▶ _TASK TO CARRY OUT_: Leave out the pictures and set down exactly the lines from the start of the listing through the one with "All further information", both included.

>>>

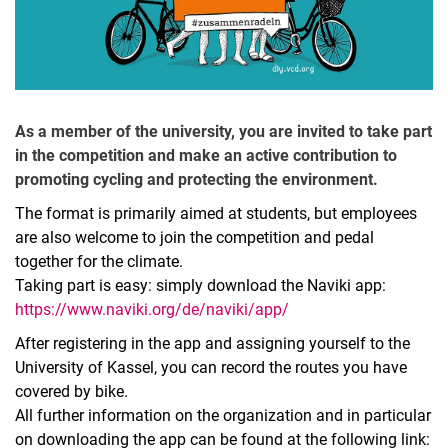
As a member of the university, you are invited to take part
in the competition and make an active contribution to
promoting cycling and protecting the environment.
The format is primarily aimed at students, but employees
are also welcome to join the competition and pedal
together for the climate.
Taking part is easy: simply download the Naviki app:
https://www.naviki.org/de/naviki/app/
After registering in the app and assigning yourself to the
University of Kassel, you can record the routes you have
covered by bike.
All further information on the organization and in particular
on downloading the app can be found at the following link:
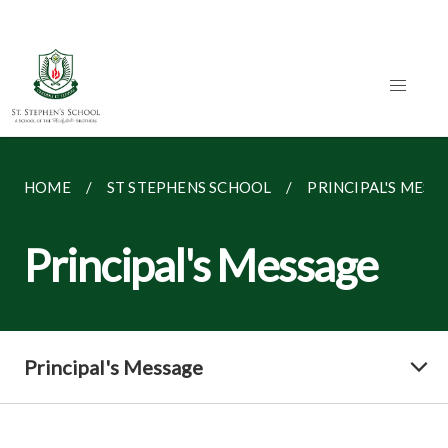
HOME
ST STEPHENS SCHOOL
PRINCIPAL'S MESS
Principal's Message
Principal's Message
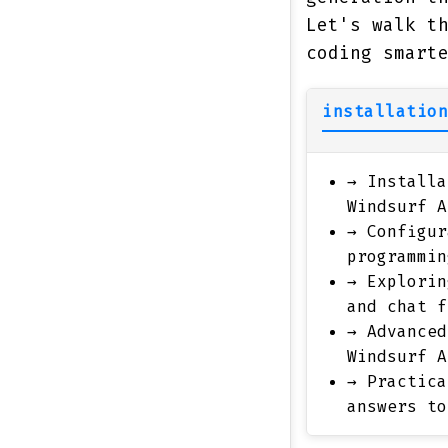
Let's walk t
coding smart
installation
→
Installa
Windsurf A
→
Configur
programmin
→
Explorin
and chat f
→
Advanced
Windsurf A
→
Practica
answers to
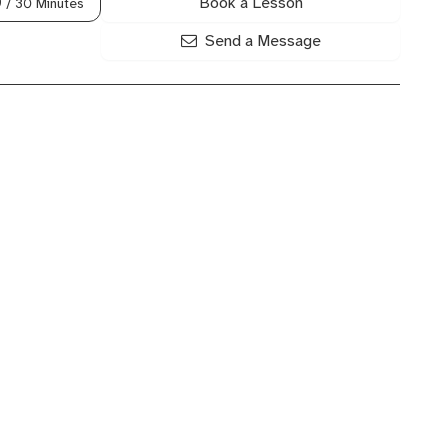
Book a Lesson
0
/ 30 Minutes
Send a Message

<<<

▶ _SOLUTION FOR THIS EXERCISE_:
As a member of the university, you are invited to take part
in the competition and make an active contribution to
promoting cycling and protecting the environment.
The format is primarily aimed at students, but employees
are also welcome to join the competition and pedal
together for the climate.
Taking part is easy: simply download the Naviki app:
https://www.naviki.org/de/naviki/app/
After registering in the app and assigning yourself to the
University of Kassel, you can record the routes you have
covered by bike.
All further information on the organization and in particular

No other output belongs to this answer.